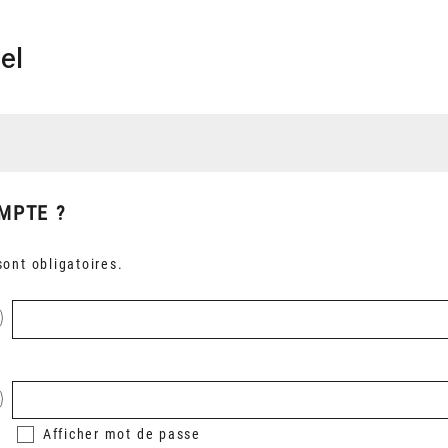
el
MPTE ?
ont obligatoires.
Afficher
mot de passe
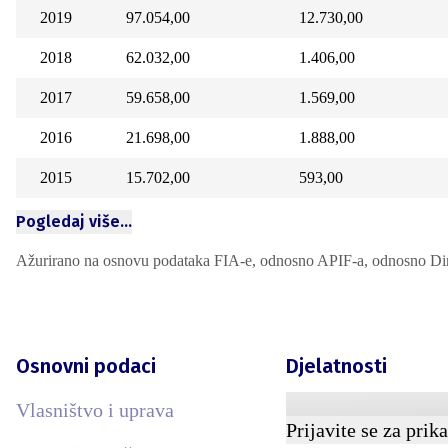
2019
97.054,00
12.730,00
2018
62.032,00
1.406,00
2017
59.658,00
1.569,00
2016
21.698,00
1.888,00
2015
15.702,00
593,00
Pogledaj više…
Ažurirano na osnovu podataka FIA-e, odnosno APIF-a, odnosno Direkc
Osnovni podaci
Djelatnosti
Vlasništvo i uprava
Prijavite se za prik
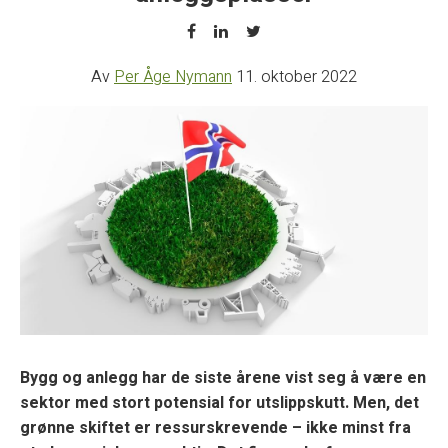
Av
Per Åge Nymann
11. oktober 2022
Bygg og anlegg har de siste årene vist seg å være en
sektor med stort potensial for utslippskutt. Men, det
grønne skiftet er ressurskrevende – ikke minst fra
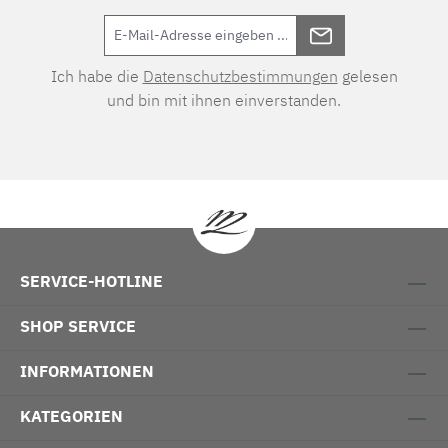
Ich habe die
Datenschutzbestimmungen
gelesen
und bin mit ihnen einverstanden.
SERVICE-HOTLINE
SHOP SERVICE
INFORMATIONEN
KATEGORIEN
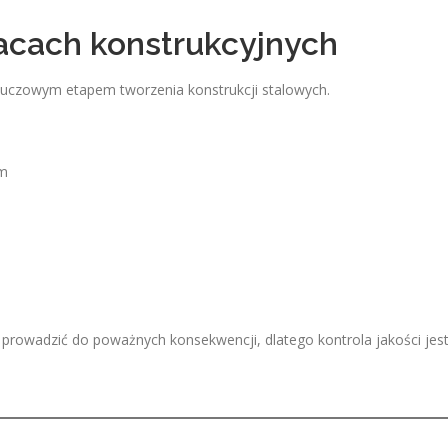
acach konstrukcyjnych
luczowym etapem tworzenia konstrukcji stalowych.
em
prowadzić do poważnych konsekwencji, dlatego kontrola jakości jes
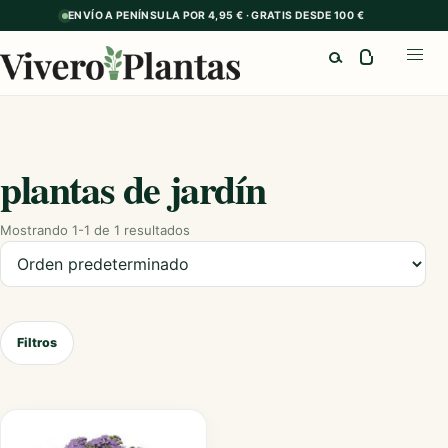
ENVÍO A PENÍNSULA POR 4,95 € · GRATIS DESDE 100 €
Buscar
Abrir
plantas de jardín
Mostrando 1-1 de 1 resultados
Ordenar productos
Filtros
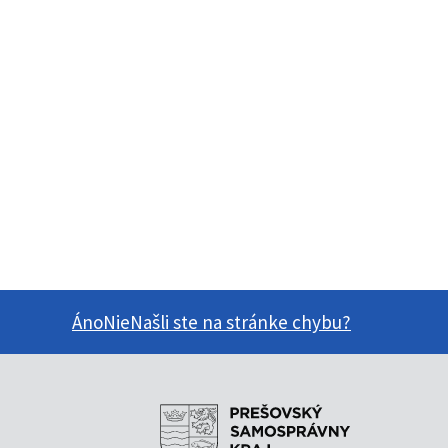
Áno
Nie
Našli ste na stránke chybu?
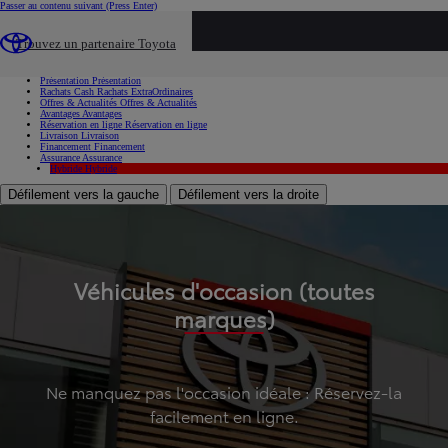
Passer au contenu suivant
(Press Enter)
...
Trouvez un partenaire Toyota
Voiture d'occasion
Présentation
Présentation
Rachats Cash
Rachats ExtraOrdinaires
Offres & Actualités
Offres & Actualités
Avantages
Avantages
Réservation en ligne
Réservation en ligne
Livraison
Livraison
Financement
Financement
Assurance
Assurance
Hybride
Hybride
Défilement vers la gauche
Défilement vers la droite
Véhicules d'occasion (toutes
marques)
Ne manquez pas l'occasion idéale : Réservez-la
facilement en ligne.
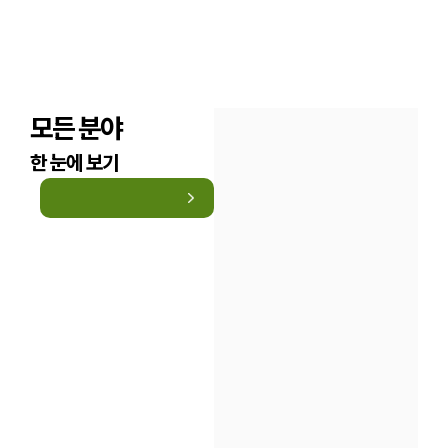
모든 분야
한 눈에 보기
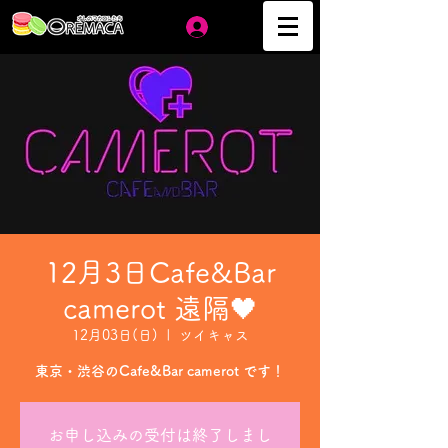
ログイン
12月3日Cafe&Bar
camerot 遠隔🖤
12月03日(日)
  |  
ツイキャス
東京・渋谷のCafe&Bar camerot です！
お申し込みの受付は終了しまし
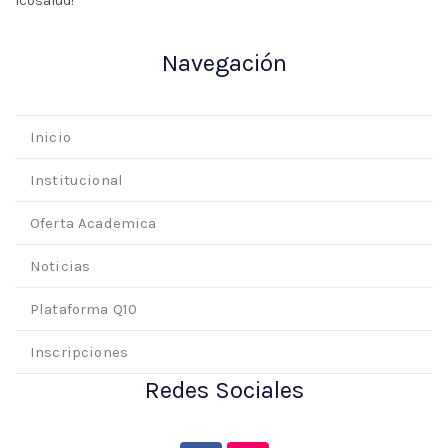
Icosalud!
Navegación
Inicio
Institucional
Oferta Academica
Noticias
Plataforma Q10
Inscripciones
Redes Sociales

****************************************

Task: Leave the pictures out. Repeat every entry above exactly.

Task answer:
el
MPTE ?
ont obligatoires.
Afficher
mot de passe
2019
97.054,00
12.730,00
2018
62.032,00
1.406,00
2017
59.658,00
1.569,00
2016
21.698,00
1.888,00
2015
15.702,00
593,00
Pogledaj više…
Ažurirano na osnovu podataka FIA-e, odnosno APIF-a, odnosno Direkc
Osnovni podaci
Djelatnosti
Vlasništvo i uprava
Prijavite se za prik
Av
Per Åge Nymann
11. oktober 2022
Bygg og anlegg har de siste årene vist seg å være en
sektor med stort potensial for utslippskutt. Men, det
grønne skiftet er ressurskrevende – ikke minst fra
Ich habe die
Datenschutzbestimmungen
gelesen
und bin mit ihnen einverstanden.
SERVICE-HOTLINE
SHOP SERVICE
INFORMATIONEN
KATEGORIEN
acach konstrukcyjnych
luczowym etapem tworzenia konstrukcji stalowych.
em
prowadzić do poważnych konsekwencji, dlatego kontrola jakości jes
ENVÍO A PENÍNSULA POR 4,95 € · GRATIS DESDE 100 €
Buscar
Abrir
plantas de jardín
Mostrando 1-1 de 1 resultados
Ordenar productos
Filtros
Áno
Nie
Našli ste na stránke chybu?
Passer au contenu suivant
(Press Enter)
...
Trouvez un partenaire Toyota
Voiture d'occasion
Présentation
Présentation
Rachats Cash
Rachats ExtraOrdinaires
Offres & Actualités
Offres & Actualités
Avantages
Avantages
Réservation en ligne
Réservation en ligne
Livraison
Livraison
Financement
Financement
Assurance
Assurance
Hybride
Hybride
Défilement vers la gauche
Défilement vers la droite
Véhicules d'occasion (toutes
marques)
Ne manquez pas l'occasion idéale : Réservez-la
facilement en ligne.
모든 분야
한 눈에 보기
ログイン
12月3日Cafe&Bar
camerot 遠隔🖤
12月03日(日)
  |  
ツイキャス
東京・渋谷のCafe&Bar camerot です！
お申し込みの受付は終了しまし
Icosalud!
Navegación
Inicio
Institucional
Oferta Academica
Noticias
Plataforma Q10
Inscripciones
Redes Sociales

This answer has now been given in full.